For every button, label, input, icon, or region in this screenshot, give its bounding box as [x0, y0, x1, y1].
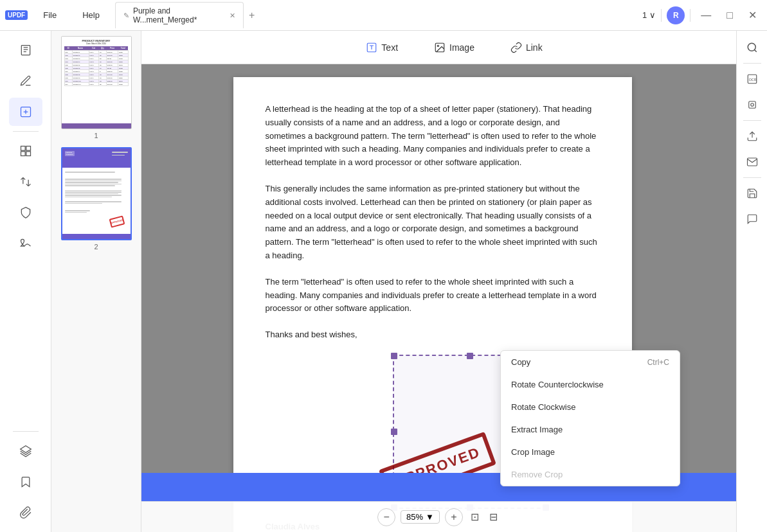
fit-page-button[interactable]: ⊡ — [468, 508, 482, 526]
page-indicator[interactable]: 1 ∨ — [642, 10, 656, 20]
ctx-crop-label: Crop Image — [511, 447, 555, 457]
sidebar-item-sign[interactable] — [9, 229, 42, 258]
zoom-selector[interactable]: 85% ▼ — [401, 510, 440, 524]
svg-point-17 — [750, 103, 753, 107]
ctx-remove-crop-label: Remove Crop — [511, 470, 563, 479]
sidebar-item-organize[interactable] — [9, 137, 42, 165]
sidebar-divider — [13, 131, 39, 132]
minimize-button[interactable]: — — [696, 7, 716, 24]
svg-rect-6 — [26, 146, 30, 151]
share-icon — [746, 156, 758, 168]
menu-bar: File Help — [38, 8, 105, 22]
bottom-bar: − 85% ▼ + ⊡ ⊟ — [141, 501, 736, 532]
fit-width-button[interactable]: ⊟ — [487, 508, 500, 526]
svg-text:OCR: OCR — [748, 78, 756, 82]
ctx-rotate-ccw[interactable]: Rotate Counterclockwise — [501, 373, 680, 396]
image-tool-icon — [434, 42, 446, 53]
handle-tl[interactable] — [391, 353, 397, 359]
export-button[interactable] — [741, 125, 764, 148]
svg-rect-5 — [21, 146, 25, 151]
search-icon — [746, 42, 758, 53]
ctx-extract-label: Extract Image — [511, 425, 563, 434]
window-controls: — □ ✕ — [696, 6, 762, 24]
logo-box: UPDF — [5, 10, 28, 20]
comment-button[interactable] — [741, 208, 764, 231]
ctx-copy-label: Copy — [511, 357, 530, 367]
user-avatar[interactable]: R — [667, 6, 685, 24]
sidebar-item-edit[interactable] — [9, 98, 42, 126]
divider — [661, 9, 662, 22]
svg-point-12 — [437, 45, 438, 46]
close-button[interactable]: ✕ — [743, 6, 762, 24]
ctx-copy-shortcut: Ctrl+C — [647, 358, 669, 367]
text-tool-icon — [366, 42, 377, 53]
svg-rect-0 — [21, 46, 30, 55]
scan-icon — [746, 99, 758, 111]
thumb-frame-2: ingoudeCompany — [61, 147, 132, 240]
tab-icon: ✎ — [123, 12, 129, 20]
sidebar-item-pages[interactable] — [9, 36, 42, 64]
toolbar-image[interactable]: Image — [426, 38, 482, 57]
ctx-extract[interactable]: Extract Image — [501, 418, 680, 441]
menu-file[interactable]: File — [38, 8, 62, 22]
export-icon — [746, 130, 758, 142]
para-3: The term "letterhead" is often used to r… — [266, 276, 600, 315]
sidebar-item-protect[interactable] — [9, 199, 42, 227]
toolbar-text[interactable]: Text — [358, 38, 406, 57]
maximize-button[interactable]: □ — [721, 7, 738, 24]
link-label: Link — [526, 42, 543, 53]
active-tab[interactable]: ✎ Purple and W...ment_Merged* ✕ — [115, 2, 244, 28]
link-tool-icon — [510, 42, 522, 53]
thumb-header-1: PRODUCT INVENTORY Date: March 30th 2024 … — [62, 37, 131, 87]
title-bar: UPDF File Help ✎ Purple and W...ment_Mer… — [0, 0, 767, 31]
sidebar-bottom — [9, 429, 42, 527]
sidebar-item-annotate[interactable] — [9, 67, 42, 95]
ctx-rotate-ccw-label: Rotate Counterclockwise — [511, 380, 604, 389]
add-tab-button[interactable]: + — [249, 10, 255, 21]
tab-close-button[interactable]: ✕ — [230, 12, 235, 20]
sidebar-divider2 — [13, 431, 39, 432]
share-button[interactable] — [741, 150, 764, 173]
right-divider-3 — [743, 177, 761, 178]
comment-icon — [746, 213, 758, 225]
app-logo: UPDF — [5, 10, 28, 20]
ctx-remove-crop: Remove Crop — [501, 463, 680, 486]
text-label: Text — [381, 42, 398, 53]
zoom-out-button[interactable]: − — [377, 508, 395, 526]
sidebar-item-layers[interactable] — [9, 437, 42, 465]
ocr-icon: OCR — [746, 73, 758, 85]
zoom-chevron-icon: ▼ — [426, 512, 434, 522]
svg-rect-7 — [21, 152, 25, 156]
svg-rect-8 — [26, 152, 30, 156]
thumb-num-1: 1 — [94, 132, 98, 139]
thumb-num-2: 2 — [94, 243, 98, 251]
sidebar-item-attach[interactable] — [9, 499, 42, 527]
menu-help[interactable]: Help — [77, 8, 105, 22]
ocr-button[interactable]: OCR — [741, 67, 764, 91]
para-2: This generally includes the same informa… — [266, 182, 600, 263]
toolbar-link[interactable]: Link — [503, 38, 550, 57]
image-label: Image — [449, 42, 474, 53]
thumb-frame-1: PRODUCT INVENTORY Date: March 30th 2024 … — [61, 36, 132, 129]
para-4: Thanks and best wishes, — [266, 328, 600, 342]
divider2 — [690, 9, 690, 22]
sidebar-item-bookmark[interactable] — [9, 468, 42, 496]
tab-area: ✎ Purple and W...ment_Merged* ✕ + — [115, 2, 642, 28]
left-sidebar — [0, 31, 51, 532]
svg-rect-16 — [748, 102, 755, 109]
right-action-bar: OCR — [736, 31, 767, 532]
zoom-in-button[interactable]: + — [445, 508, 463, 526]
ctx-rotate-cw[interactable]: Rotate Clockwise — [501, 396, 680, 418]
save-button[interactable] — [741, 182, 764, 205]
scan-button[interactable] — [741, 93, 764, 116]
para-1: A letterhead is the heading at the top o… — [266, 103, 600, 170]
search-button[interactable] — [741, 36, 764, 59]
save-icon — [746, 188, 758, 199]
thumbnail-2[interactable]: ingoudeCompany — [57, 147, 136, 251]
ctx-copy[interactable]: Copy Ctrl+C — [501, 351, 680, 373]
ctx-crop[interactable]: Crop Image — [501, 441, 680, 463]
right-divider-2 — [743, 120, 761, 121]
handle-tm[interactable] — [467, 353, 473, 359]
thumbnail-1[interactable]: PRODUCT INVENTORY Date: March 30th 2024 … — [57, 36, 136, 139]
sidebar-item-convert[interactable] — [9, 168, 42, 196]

○ ○ ○

* **Task brief**: If a line in the records contains "close", report it.

* **Solved exercise**:
close-button[interactable]: ✕ — [743, 6, 762, 24]
tab-close-button[interactable]: ✕ — [230, 12, 235, 20]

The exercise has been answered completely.